Construction is under way for a replacement project first proposed by U.S. Border Patrol in 2009
Alicia A. Caldwell
CALEXICO, Calif.—Along a dusty stretch of border, flanked by an outlet mall and farmland, a giant crane hoisted a 30-foot-high section of steel barrier and dropped it into a shallow trench last Wednesday.
The structure was one of the first new pieces of a border wall put in place since the start of a lengthy construction project in February just west of the border crossing in downtown Calexico, a small, mostly Hispanic farming town.
The construction isn’t part of President Donald Trump’s long-promised wall with Mexico. Instead, the barrier is a replacement project first proposed by the U.S. Border Patrol in 2009 under the Obama administration, roughly a decade after the original fencing went up, according to David Kim, the Border Patrol’s assistant chief patrol agent in the area.
By mid-October, roughly 2 miles in the Border Patrol’s El Centro sector, which stretches for about half of the Mexican border in California, will have the new, see-through barrier.
Mr. Kim said the roughly $18 million project was funded by Congress last year. He said the project happens to be getting under way in the midst of Mr. Trump’s continuing effort to build a wall along the Mexican border. “We want to make sure everyone knows what it is and what it isn’t,” Mr. Kim said.
While Mr. Trump’s border-wall plan has drawn scorn from immigration advocates, environmentalists and some lawmakers, Enrique Morones, founder and director of the San Diego-based Border Angels, a nonprofit immigrant aid group, said the replacement fencing was little to worry about, since it was only replacing a barrier that was already there.
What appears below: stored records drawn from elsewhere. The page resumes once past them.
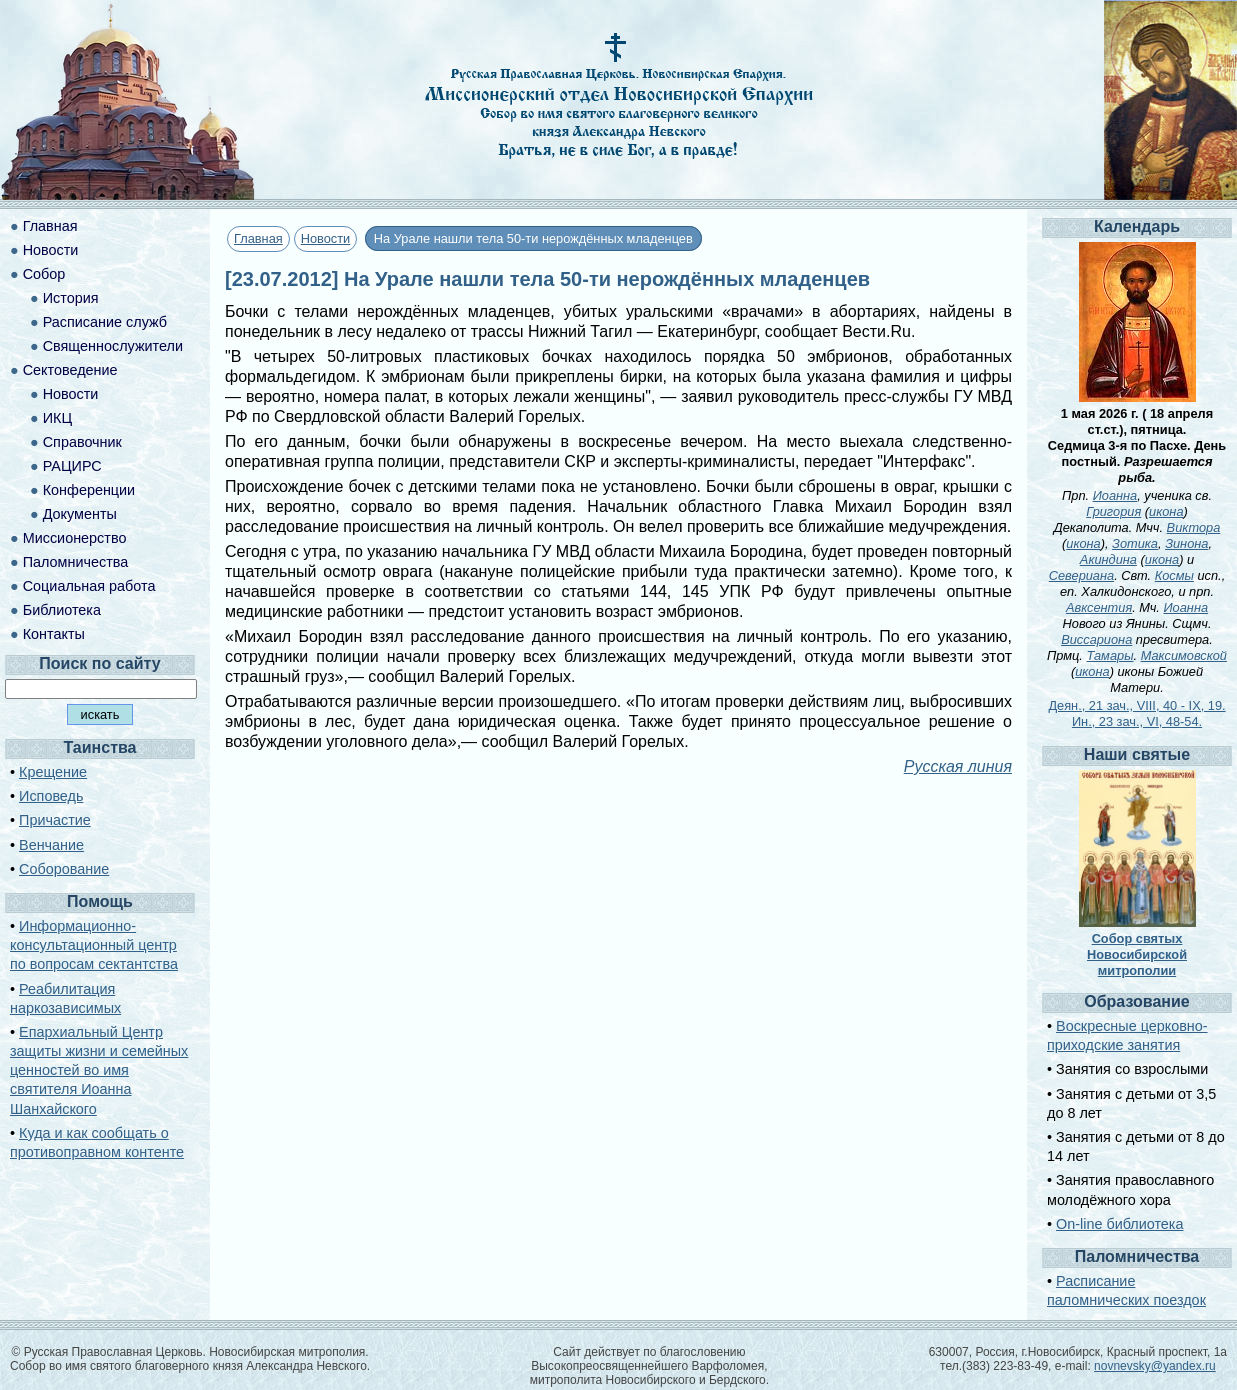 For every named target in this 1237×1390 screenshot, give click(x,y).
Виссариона (1096, 639)
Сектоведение (70, 370)
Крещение (53, 772)
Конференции (89, 490)
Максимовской (1184, 655)
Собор (44, 274)
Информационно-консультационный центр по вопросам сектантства (94, 945)
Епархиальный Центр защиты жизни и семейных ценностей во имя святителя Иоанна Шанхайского (99, 1070)
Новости (326, 238)
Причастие (55, 820)
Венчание (51, 845)
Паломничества (76, 562)
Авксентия (1099, 607)
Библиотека (62, 610)
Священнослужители (113, 346)
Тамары (1109, 655)
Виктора (1194, 527)
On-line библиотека (1119, 1224)
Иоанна (1115, 495)
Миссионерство (75, 538)
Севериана (1081, 575)
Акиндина (1108, 559)
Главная (258, 238)
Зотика (1135, 543)
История (71, 298)
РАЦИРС (72, 466)
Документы (80, 514)
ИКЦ (57, 418)
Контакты (54, 634)
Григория (1113, 511)
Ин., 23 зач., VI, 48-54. (1137, 721)
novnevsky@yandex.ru (1155, 1366)
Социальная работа (89, 586)
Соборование (64, 869)
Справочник (82, 442)
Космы (1174, 575)
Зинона (1186, 543)
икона (1166, 511)
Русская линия (958, 766)
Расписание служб (105, 322)
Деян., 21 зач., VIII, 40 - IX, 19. (1136, 705)
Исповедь (51, 796) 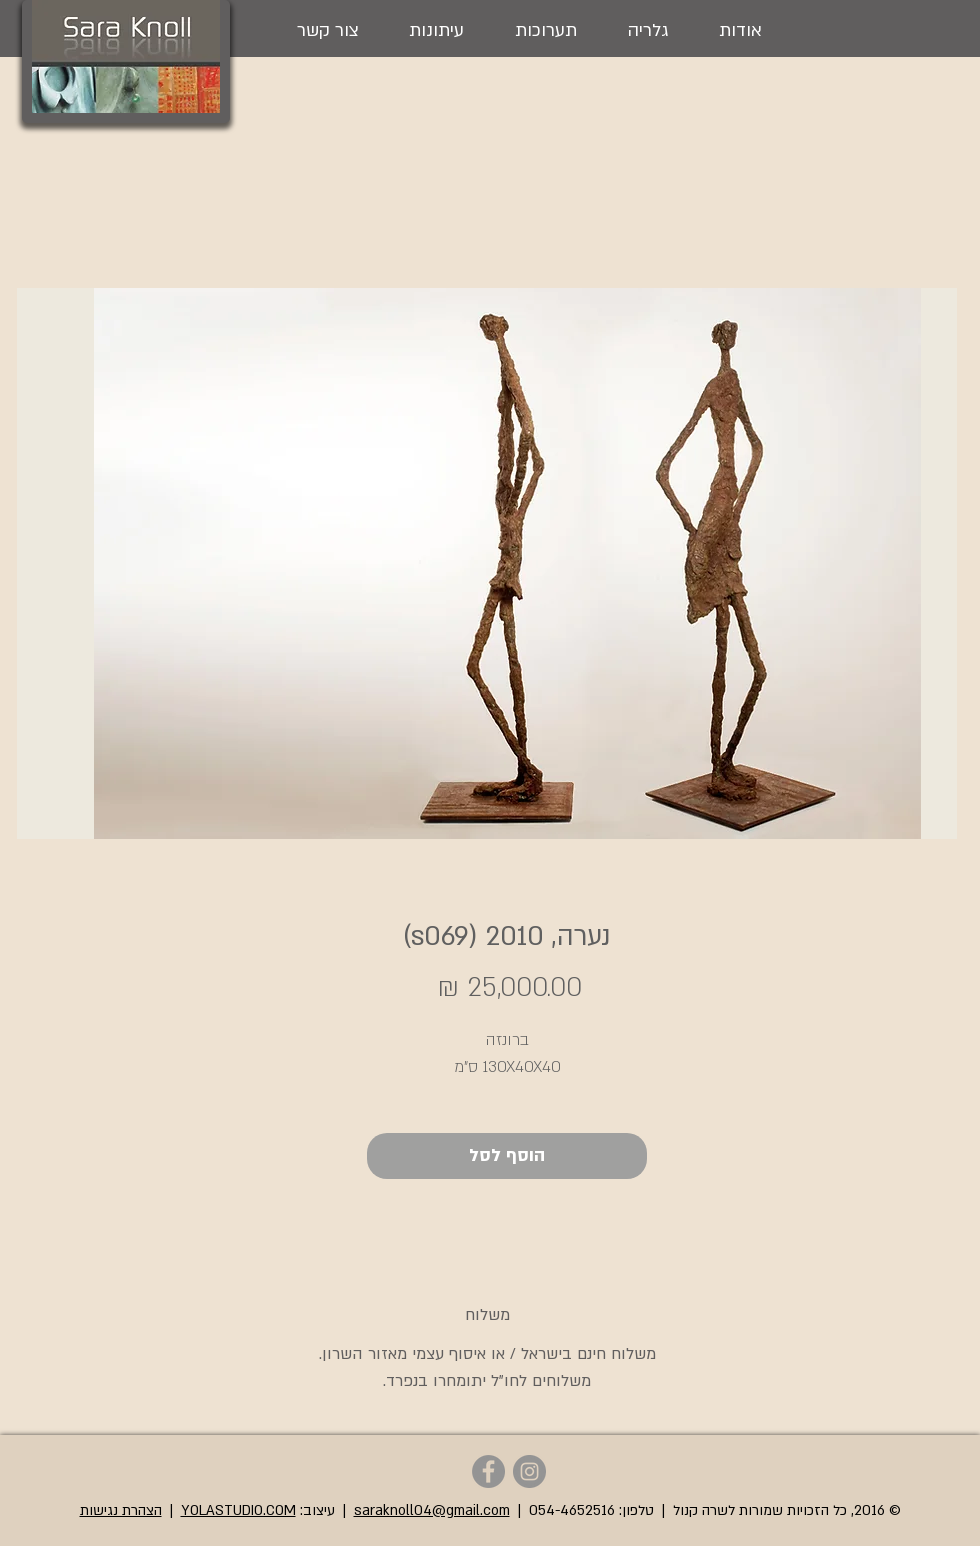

Lawmakers have yet to fund Mr. Trump’s multibillion-dollar wall proposal, instead approving money primarily for repairs and replacement projects of existing barriers such as the one in Calexico, about 120 miles east of San Diego.
In New Mexico, existing vehicle barriers along the border will soon be replaced by new fencing in and around Santa Teresa, near the Texas state line.
California has become a flashpoint in the debate over the president’s immigration policies, including his proposal to build a wall. The state has sued the administration multiple times challenging its immigration policies.